JehandadKhan commented 1 year ago

MIOpen develop is failing due to an issue in one of the static implicit GEMM kernels. Steps to reproduce:

# clone MIOpen develop
mkdir build; cd build
CXX=/opt/rocm/llvm/bin/clang++ CXXFLAGS='-Werror'  cmake -DMIOPEN_TEST_FLAGS=' --disable-verification-cache ' -DCMAKE_BUILD_TYPE=release -DBUILD_DEV=On -DMIOPEN_USE_MLIR=ON -DMIOPEN_GPU_SYNC=Off  -DMIOPEN_TEST_BFLOAT16=On -DCMAKE_PREFIX_PATH=/opt/rocm    ..
make -j 32 test_conv2d
 ./bin/test_conv2d --bfloat16 --cmode conv --pmode default --group-count 1 --disable-backward-data --disable-backward-weights --input 256 32 27 27 --weights 128 32 1 1 --batch_size 256 --input_channels 32 --output_channels 128 --spatial_dim_elements 27 27 --filter_dims 1 1 --pads_strides_dilations 0 0 1 1 1 1 --trans_output_pads 0 0 --in_layout NCHW --fil_layout NCHW --out_layout NCHW --deterministic 0 --tensor_vect 0 --vector_length 1  --int8_vectorize 0

Following is the current output

./bin/test_conv2d --bfloat16 --cmode conv --pmode default --group-count 1 --disable-backward-data --disable-backward-weights --input 256 32 27 27 --weights 128 32 1 1 --batch_size 256 --input_channels 32 --output_channels 128 --spatial_dim_elements 27 27 --filter_dims 1 1 --pads_strides_dilations 0 0 1 1 1 1 --trans_output_pads 0 0 --in_layout NCHW --fil_layout NCHW --out_layout NCHW --deterministic 0 --tensor_vect 0 --vector_length 1 --output_type int32 --int8_vectorize 0 
FAILED: 0.740628
Iteration: 0
Forward convolution: ConvHipImplicitGemmV4R1Fwd
Input tensor: 256, 32, 27, 27
Weights tensor: 128, 32, 1, 1
Output tensor: 256, 128, 27, 27
Filter: conv2d, miopenConvolution, miopenPaddingDefault, {0, 0}, {1, 1}, {1, 1}, 
Max diff: 1.32204e+10
Mismatch at 0: -126 != 4.42919e+09

Interestingly the issue has started to appear in our CI since commit: b4e0a67333ee4bbcbbec1203a0260feff2882cfb However, I have verified that the issue exists even in prior commits such as f1196f80d251bbeaf0eb6146c7e783fc1c61bd31

All tests done on MI100

This issue is currently blocking new PRs from being merged into develop.

junliume commented 1 year ago

@carlushuang could you help to take a look?

carlushuang commented 1 year ago

This is a non-xdlops kernel targeting NCHW layout, but I can't reproduce this failure on an MI200 machine.
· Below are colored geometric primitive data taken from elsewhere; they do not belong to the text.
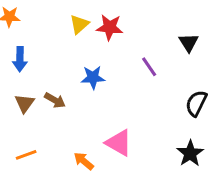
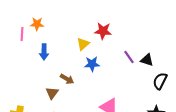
yellow triangle: (79, 24) -> (83, 44), moved
black triangle: (189, 42) -> (147, 60), moved, turned -40
brown triangle: (25, 103) -> (52, 93), moved

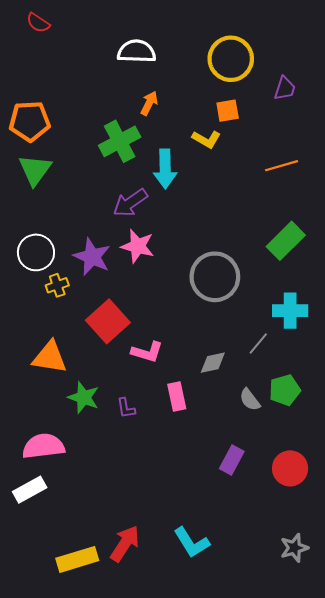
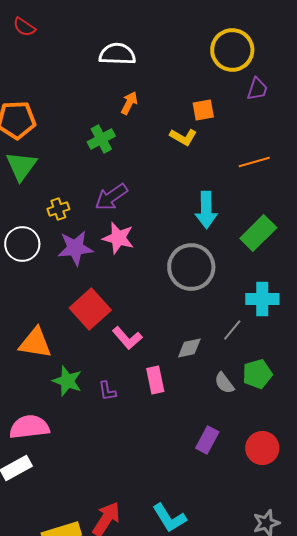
yellow circle: (231, 59) -> (232, 50), moved
green cross: (120, 141) -> (101, 139), size x0.7
cyan arrow: (165, 169) -> (206, 210), moved
purple star: (92, 257) -> (75, 248), turned -30
yellow cross: (57, 285) -> (58, 209), moved
pink L-shape: (147, 352) -> (127, 338), turned 32

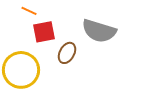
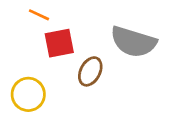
yellow circle: (21, 70) -> (28, 94), size x0.7

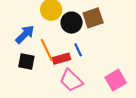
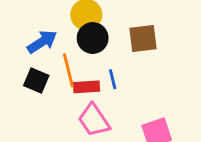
black circle: (72, 23) -> (93, 38), moved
Is it tested on MI100 or Vega? image

junliume commented 1 year ago

@JehandadKhan could you clarify on the reproducing steps and env?

JehandadKhan commented 1 year ago

@carlushuang I tested on MI100 system.

carlushuang commented 1 year ago

@JehandadKhan this solver is targeting non-xdlops kernels, so performance will be not good. For MI100/MI200 there are alternative solvers like ConvHIPImplicitGemmForwardV4R4XDLops, and other asm solvers that support this case. So if this one has computation bug I think we have to disable it. What do you think?

cc @zjing14

junliume commented 1 year ago

@carlushuang @JehandadKhan : our CI is failing consistently on the following http://micimaster.amd.com/blue/organizations/jenkins/MLLibs%2FMIOpen/detail/develop/964/pipeline

atamazov commented 1 year ago

@carlushuang @junliume I do not remember BF16 precision problems with this solver. We need to find the root reason of the issue before trying to fix of workaround the issue. It could be, for example, a bug in the compiler. What is ROCm version?

So if this one has computation bug I think we have to disable it.

Please look at #936. Maybe this is a kind of verification bug.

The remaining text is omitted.